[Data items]
=-=-=

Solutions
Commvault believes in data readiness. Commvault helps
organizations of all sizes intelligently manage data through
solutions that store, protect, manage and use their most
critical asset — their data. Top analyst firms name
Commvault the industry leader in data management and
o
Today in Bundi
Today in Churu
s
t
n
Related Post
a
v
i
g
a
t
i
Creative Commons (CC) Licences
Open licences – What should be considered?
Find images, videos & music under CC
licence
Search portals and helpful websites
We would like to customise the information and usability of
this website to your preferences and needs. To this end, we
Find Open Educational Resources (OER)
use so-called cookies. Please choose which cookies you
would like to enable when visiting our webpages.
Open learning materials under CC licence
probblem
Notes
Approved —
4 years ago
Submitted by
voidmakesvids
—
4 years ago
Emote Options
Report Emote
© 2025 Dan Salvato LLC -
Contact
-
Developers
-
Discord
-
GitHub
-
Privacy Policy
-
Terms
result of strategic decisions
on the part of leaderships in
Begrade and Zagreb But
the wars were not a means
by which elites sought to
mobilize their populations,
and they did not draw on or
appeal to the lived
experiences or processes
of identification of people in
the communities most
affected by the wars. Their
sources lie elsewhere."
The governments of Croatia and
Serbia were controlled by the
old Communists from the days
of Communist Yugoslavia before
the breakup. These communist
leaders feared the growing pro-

=-=-=

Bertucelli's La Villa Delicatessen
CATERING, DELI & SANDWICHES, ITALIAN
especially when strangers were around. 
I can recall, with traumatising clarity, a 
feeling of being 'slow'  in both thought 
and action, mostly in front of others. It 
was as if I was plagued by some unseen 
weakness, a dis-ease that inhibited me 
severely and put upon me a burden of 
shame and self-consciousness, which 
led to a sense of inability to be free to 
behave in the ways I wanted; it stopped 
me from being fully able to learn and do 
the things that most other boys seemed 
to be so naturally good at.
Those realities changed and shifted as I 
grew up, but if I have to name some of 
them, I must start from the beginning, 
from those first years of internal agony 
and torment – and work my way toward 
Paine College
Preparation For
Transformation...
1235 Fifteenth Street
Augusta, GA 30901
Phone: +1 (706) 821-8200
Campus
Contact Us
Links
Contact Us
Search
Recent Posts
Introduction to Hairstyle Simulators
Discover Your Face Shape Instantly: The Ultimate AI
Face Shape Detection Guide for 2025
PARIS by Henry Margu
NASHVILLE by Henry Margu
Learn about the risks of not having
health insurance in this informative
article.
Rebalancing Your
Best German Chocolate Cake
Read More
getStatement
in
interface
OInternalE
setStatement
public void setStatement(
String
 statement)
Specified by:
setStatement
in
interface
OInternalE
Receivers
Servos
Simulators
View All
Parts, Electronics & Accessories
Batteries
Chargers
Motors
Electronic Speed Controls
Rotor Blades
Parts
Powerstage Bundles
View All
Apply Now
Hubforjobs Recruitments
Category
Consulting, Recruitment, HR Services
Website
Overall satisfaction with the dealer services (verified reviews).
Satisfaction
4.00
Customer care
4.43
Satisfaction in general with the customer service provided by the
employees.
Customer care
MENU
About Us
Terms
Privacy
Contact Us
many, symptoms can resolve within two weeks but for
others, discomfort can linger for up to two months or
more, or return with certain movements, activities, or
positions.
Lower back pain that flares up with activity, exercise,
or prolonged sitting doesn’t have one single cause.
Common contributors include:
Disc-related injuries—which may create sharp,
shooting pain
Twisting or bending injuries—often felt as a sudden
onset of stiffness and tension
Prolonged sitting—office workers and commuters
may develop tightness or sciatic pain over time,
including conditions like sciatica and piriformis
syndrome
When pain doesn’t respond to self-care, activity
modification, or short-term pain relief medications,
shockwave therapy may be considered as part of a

=-=-=

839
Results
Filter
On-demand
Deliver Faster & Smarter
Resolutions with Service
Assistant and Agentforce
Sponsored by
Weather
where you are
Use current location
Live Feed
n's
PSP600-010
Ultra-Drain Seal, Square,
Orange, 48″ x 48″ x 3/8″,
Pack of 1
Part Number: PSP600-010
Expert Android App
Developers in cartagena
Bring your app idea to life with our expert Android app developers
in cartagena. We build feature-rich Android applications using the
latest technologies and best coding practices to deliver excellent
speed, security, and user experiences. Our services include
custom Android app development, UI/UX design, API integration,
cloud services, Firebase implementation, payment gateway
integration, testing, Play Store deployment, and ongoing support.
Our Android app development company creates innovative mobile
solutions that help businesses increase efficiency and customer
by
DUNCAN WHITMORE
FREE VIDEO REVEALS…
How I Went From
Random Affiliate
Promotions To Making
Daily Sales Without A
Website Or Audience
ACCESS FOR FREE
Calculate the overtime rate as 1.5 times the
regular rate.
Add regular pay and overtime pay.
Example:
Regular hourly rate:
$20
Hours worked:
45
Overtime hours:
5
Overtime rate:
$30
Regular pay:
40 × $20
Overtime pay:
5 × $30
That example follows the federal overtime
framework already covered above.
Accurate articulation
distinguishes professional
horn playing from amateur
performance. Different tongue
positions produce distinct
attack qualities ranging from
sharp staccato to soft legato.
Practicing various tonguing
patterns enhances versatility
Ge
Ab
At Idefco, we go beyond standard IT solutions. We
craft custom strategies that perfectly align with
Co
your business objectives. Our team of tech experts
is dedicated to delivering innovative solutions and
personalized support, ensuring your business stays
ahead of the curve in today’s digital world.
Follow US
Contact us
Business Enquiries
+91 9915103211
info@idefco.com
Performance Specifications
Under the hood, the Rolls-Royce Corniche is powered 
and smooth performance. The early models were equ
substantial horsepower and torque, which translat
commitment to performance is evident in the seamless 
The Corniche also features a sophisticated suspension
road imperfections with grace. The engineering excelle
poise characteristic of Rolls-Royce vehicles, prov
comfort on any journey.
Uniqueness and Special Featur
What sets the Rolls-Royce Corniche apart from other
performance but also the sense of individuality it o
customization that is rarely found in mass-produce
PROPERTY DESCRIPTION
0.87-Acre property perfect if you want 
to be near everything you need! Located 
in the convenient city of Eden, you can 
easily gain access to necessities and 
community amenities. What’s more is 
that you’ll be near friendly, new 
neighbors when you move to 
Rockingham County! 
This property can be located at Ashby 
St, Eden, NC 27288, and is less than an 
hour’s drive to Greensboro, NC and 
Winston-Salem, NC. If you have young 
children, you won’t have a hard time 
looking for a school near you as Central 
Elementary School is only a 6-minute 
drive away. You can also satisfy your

=-=-=

■ The task
Of the lines above, output exactly those from the line bearing "looking for a school near you as Central" through the line bearing "drive away. You can also satisfy your", inclusive.

■ Answer to this exercise
looking for a school near you as Central 
Elementary School is only a 6-minute 
drive away. You can also satisfy your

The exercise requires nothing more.